↓↓↓
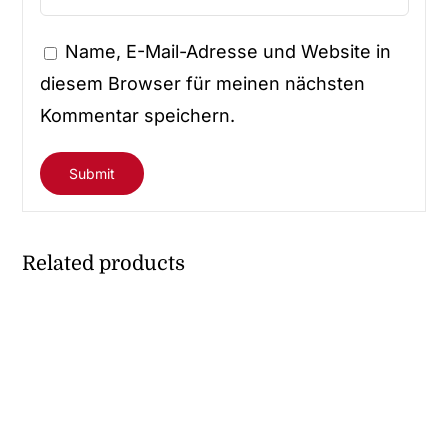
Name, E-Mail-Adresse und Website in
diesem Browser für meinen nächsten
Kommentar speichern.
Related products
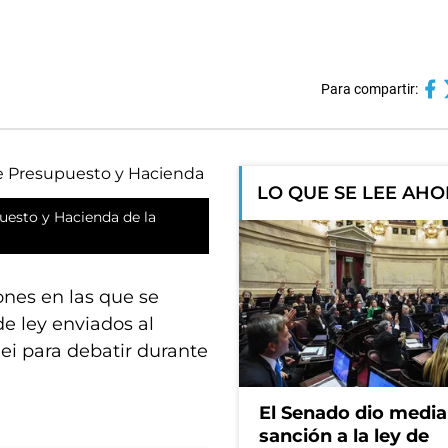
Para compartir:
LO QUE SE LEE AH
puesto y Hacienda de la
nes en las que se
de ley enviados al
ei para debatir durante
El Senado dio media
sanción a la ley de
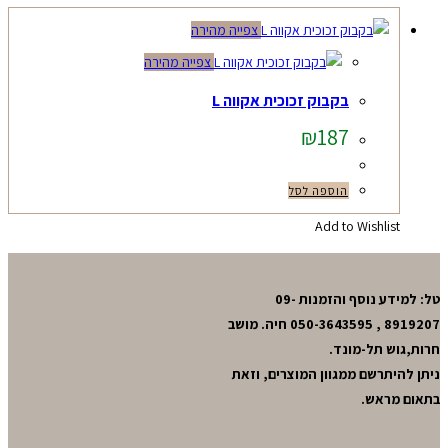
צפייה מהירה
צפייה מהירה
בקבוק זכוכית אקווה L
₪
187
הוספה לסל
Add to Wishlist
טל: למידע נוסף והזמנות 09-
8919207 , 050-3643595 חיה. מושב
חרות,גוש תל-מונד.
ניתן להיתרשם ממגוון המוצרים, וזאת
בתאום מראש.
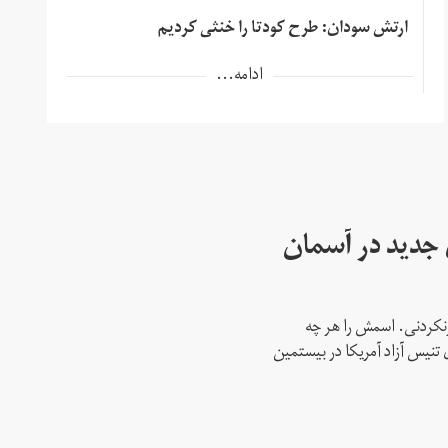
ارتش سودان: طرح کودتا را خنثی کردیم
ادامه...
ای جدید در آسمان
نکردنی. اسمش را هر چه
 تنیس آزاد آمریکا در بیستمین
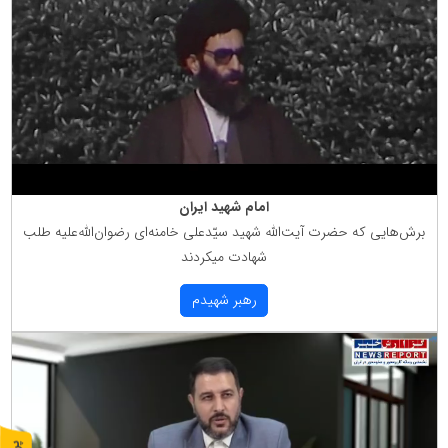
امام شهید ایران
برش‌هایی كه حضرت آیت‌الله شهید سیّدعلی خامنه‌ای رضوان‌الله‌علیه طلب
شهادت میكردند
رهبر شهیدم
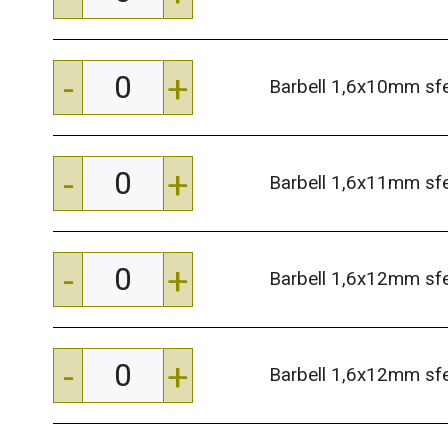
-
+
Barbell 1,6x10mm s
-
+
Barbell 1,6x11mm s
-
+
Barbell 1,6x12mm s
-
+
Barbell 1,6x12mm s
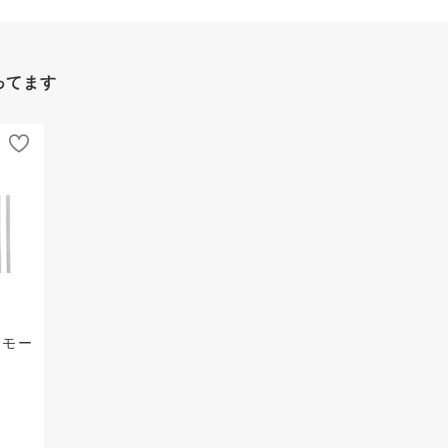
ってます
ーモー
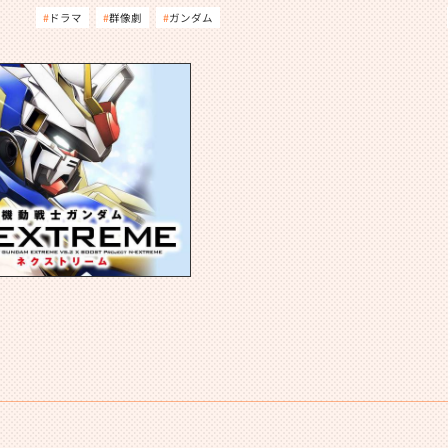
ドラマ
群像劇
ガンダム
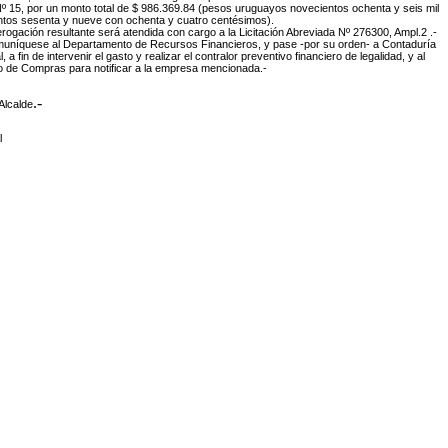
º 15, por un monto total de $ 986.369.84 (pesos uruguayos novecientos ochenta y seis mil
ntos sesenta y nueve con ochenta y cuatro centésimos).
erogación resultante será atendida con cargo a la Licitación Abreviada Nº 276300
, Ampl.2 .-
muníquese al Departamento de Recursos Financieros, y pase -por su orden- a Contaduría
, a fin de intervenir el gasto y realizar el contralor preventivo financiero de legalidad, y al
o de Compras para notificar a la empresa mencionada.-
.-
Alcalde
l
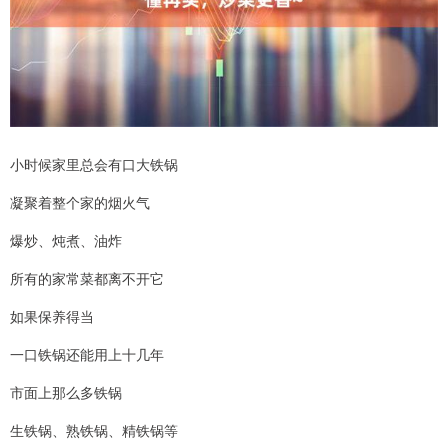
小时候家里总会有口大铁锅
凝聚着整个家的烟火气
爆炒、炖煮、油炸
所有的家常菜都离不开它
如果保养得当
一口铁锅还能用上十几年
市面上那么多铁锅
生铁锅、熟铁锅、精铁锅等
↑↑↑
With the pictures omitted, reproduce the data above exactly.

Your response
Name, E-Mail-Adresse und Website in
diesem Browser für meinen nächsten
Kommentar speichern.
Related products
Para compartir:
LO QUE SE LEE AH
puesto y Hacienda de la
nes en las que se
de ley enviados al
ei para debatir durante
El Senado dio media
sanción a la ley de
צפייה מהירה
צפייה מהירה
בקבוק זכוכית אקווה L
₪
187
הוספה לסל
Add to Wishlist
טל: למידע נוסף והזמנות 09-
8919207 , 050-3643595 חיה. מושב
חרות,גוש תל-מונד.
ניתן להיתרשם ממגוון המוצרים, וזאת
בתאום מראש.
ارتش سودان: طرح کودتا را خنثی کردیم
ادامه...
ای جدید در آسمان
نکردنی. اسمش را هر چه
 تنیس آزاد آمریکا در بیستمین
امام شهید ایران
برش‌هایی كه حضرت آیت‌الله شهید سیّدعلی خامنه‌ای رضوان‌الله‌علیه طلب
شهادت میكردند
رهبر شهیدم
-
+
Barbell 1,6x10mm s
-
+
Barbell 1,6x11mm s
-
+
Barbell 1,6x12mm s
-
+
Barbell 1,6x12mm s
ってます
ーモー
ドラマ
群像劇
ガンダム
º 15, por un monto total de $ 986.369.84 (pesos uruguayos novecientos ochenta y seis mil
ntos sesenta y nueve con ochenta y cuatro centésimos).
erogación resultante será atendida con cargo a la Licitación Abreviada Nº 276300
, Ampl.2 .-
muníquese al Departamento de Recursos Financieros, y pase -por su orden- a Contaduría
, a fin de intervenir el gasto y realizar el contralor preventivo financiero de legalidad, y al
o de Compras para notificar a la empresa mencionada.-
.-
Alcalde
l
小时候家里总会有口大铁锅
凝聚着整个家的烟火气
爆炒、炖煮、油炸
所有的家常菜都离不开它
如果保养得当
一口铁锅还能用上十几年
市面上那么多铁锅
生铁锅、熟铁锅、精铁锅等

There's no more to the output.